Monday, Aug. 26, 1996

THE LAST TV SHOW

By Richard Zoglin

It was a dull, sanitized-for-tv convention until that electric moment on Thursday night. Few knew that Bob Dole had injured his ankle getting out of the motorcade earlier. But he shook off the pain, courageously mounted the podium for his acceptance vault, completed the difficult 1 1/2 twist and stuck the landing. As he crumpled to the floor in pain, chants of "U.S.A.! U.S.A.!" filled the arena...

In your dreams. NBC's coverage of the Olympics may have been overly manicured for TV, but it was a riot of spontaneity compared with the Republican Convention. In an effort to put their best face on-camera, the G.O.P. planners jammed all their high-profile speakers into one hour each evening (catering to the networks, which had scheduled just one hour of coverage on most nights). And the networks, reluctant to air a four-night campaign commercial, tried to show as little of the official proceedings as possible. Yet finding any real news to cover--or, indeed, anything unplanned--proved fruitless.

The results didn't satisfy anyone. Network anchors obsessed constantly about the "tightly scripted" event they were forced to endure. Ted Koppel and the Nightline crew got so frustrated they left town. Republican officials grumbled that their TV extravaganza was getting short shrift from the network cameras. (Showcased speakers such as Gerald Ford and Christine Todd Whitman were largely ignored.) Ratings, meanwhile, were catastrophically bad: the combined three-network audience fell 25% from four years ago; just over 12% of the nation's TV homes tuned in.

The networks are unlikely to cut back for next week's Democratic Convention, if only to avoid charges of unequal treatment. But last week's experience has shaken up news executives into re-evaluating their approach in the future. "Assuming the candidate has been decided before the convention," says Lane Venardos, who oversaw CBS's coverage, "I can't imagine us going through this kind of rigmarole again." Jeffrey Zucker, his counterpart at NBC, points out that with such cable channels as CNN, C-SPAN and MSNBC providing full coverage, the broadcast networks are under less obligation to do so. "It's their party, and they can throw it the way they want to," says Zucker. "But that doesn't mean we have to cover it.
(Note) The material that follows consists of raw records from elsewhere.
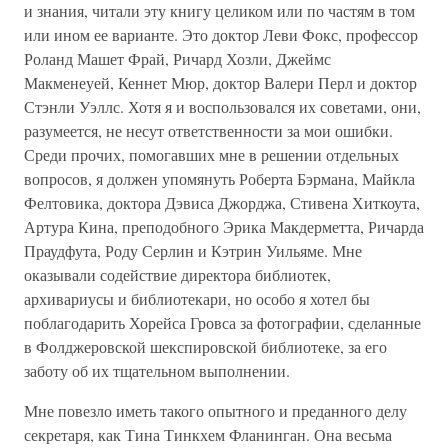
и знания, читали эту книгу целиком или по частям в том
или ином ее варианте. Это доктор Леви Фокс, профессор
Роланд Машет Фрай, Ричард Хозли, Джеймс
Макменеуей, Кеннет Мюр, доктор Валери Перл и доктор
Стэнли Уэллс. Хотя я и воспользовался их советами, они,
разумеется, не несут ответственности за мои ошибки.
Среди прочих, помогавших мне в решении отдельных
вопросов, я должен упомянуть Роберта Бэрмана, Майкла
Фелтовика, доктора Дэвиса Джорджа, Стивена Хиткоута,
Артура Кина, преподобного Эрика Макдерметта, Ричарда
Праудфута, Роду Серлин и Кэтрин Уильяме. Мне
оказывали содействие директора библиотек,
архивариусы и библиотекари, но особо я хотел бы
поблагодарить Хорейса Гровса за фотографии, сделанные
в Фолджеровской шекспировской библиотеке, за его
заботу об их тщательном выполнении.
Мне повезло иметь такого опытного и преданного делу
секретаря, как Тина Тинкхем Фланинган. Она весьма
And I'm not sure that in the future we will."

Viewers won't shed many tears. The Republicans' Stepford convention made for a spiritless, sadly anachronistic TV show. To their credit, the TV reporters tried hard to find blemishes in the happy face being presented, searching for any stray Buchanan delegate (or Buchanan himself) willing to complain. Usually, though, the displays of journalistic independence were pointless. NBC aired a few minutes of Kay Bailey Hutchison's speech on Tuesday night, then broke away so anchorman Tom Brokaw could summarize the juiciest lines for analyst Tim Russert ("She goes on to say that 'it's time to wake up to President Clinton and his high-taxing, free-spending, promise-breaking...'"). If it's worth quoting, isn't it worth showing?

Not that the podium show was any better. Speakers were whisked on and off the stage so fast it looked like the Tony Awards. San Diego not only marked the final metamorphosis of political conventions into TV productions; it also represented a low-water mark for political rhetoric. Susan Molinari, in her chirpy keynote speech, sounded like a PTA president urging more money for the school gym. Even Elizabeth Dole's acclaimed "Oprah-style" turn on the convention floor was the sort of motivational-speaker gimmick that plays better in person than on the TV screen; we've seen this act in too many infomercials.

The Republicans may have outsmarted themselves. By trying so hard to tailor their convention for TV, they drained it of most of the qualities--the old-fashioned theatrics, the contentious egos--that attracted viewers and journalists in the first place. Clinton aides are worried that they may suffer from the backlash. "It's just our luck that they went first," said a White House official who fears that "the networks will avenge themselves on the Democrats." To juice up their TV show, the Democrats are planning "more substantive presentations," a Clinton aide says. Will the last viewer turn out the lights?